Anadolu’da 13. yüzyıldan itibaren önceleri dini yayma amacı güden sade metinlerin üretildiği, Oğuzcaya dayanan bir yazı dili ortaya çıkar. Başlarda bu dilde herhangi bir standart yoktur. İstanbul’un fethinden sonra belli yazım alışkanlıklarının yerleştiği bir edebiyat dili gelişir. Osmanlıda edebiyat dili Arapça ve Farsça öğelerin yoğun olduğu bir Türkçeydi. edebî gelenek sonraki kuşaklara henüz iyi araştırılmamış kanallarla yine de başarıyla aktarılmaktaydı. Sade bir dille yazma denemeleri olmuş, ancak bu denemeler başarılı olamamıştı. 19. yüzyıla gelindiğinde yeni konular işlense de şiirde bu edebî dil ve biçim açısından geleneğe bağlılık sürmektedir. Buna karşılık, yeni edebî türler olan roman ve öyküde daha sade bir dil kullanılır. İlerleyen dönemde de edebî eserlerde kullanılan dil, yazı reformuyla ilgili çabalara göre daha sorunsuz ve başarılı bir biçimde sadeleşir.
1898’de Mehmet Emin Yurdakul’un sade bir dille yazdığı Türkçe Şiirler isimli kitabı yayımlanır ve büyük ilgi görür. Meşrutiyetten sonra Türkçülük akımının da etkisiyle edebiyat dili, özellikle milli edebiyat dönemi yazarlarının eserlerinde konuşma diline yaklaşır. Sadeleşmede önemli bir rol oynayan ve başlarda kelime seçiminde tereddütlü davranan Yeni Lisancılar, ayrıca hiçbir gruba dahil olmadan sade bir dille eser veren Refik Halit Karay, Mehmet Akif, Mithat Cemal gibi isimler de vardır (bk. Levend 1972: 348 vd.). Ağdalı bir dil kullanan Servet-i Fünun edebiyatının en önemli temsilcilerinden Halit Ziya eserlerini daha sonra sadeleştirmek durumunda kalır (Tepeli 1999).
Konuşma Dili
Tarih: 30 Ağustos 2011 | Bölüm: Dil Bilimi | Yorumlar: 1 Yorum var.

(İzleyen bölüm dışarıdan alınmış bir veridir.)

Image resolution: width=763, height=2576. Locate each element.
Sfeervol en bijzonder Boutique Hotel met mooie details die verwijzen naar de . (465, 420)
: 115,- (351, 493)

Osmanlı döneminde devlet idarecilerinin dili olduğu için başka dilleri konuşanlarca da öğrenilen Türkçe, konuşma dili olarak doğal gelişmesini sürdürmüştür. Konuşma diline geçen Arapça ve Farsça alıntılar yazı dilindeki biçimleriyle karşılaştırılınca Türkçenin yapısal özelliklerine daha fazla uyum sağlamıştır. Özellikle transkripsiyonlu metinler olarak bilinen Arap alfabesi dışında bir alfabeyle yazılmış eserlerde, batı dillerinde yazılmış Türkçe gramerlerdeki metinlerde ve halk diline yakın eserlerde bu konuşma dilinin örneklerini bulmak mümkündür (bk. Guzev 1990, Strauss 2000). Ancak bu dönemde günümüzdeki standart dil gibi prestijli bir konuşma varyantı; bu varyantı koruyacak ve yaygınlaştıracak eğitim kurumlarıyla iletişim araçları yoktur. Bu nedenle yerel konuşma biçimleri birbirlerini etkilememiştir. Bölgeler üstü bir standart konuşma dilinin olmamasının sonuçlarına dair ilgi çekici gözlemler aktarılmıştır (bk. Karal 1978:61,94).
Meşrutiyetten sonra belli bir sisteme bağlanan sadeleşmede, standart dile İstanbul konuşmasının temel alınması önerilmiş, öneri bazı tartışmalara rağmen kabul görmüştür. Ancak İstanbul Türkçesini bölgeler üstü bir konuşma dili olarak yaygınlaştıracak araçlar yoktur. İlk radyo yayını 1927 yılında başlar, ancak İstanbul Türkçesinin konuşma dili olarak yaygınlaşmasında eğitimin artması, iletişim ve ulaşım imkanlarının gelişmesi, şehirleşmeye bağlı sosyal değişmeler gibi farklı nedenler belli bir rol oynar. En etkin rolü, hiç şüphesiz televizyonun oynadığını söyleyebiliriz.
Standart dile İstanbul Türkçesi esas alınmıştır. Arapça ve Farsça kelimelere Türkçe karşılık bulmak için halk ağzına başvurulmuştur. Ayrıca sade Türkçeyi korudukları düşüncesiyle Birinci Türk Dili Kurultayı’na Adana ve Balıkesir’den köylülerde davet edilmiştir.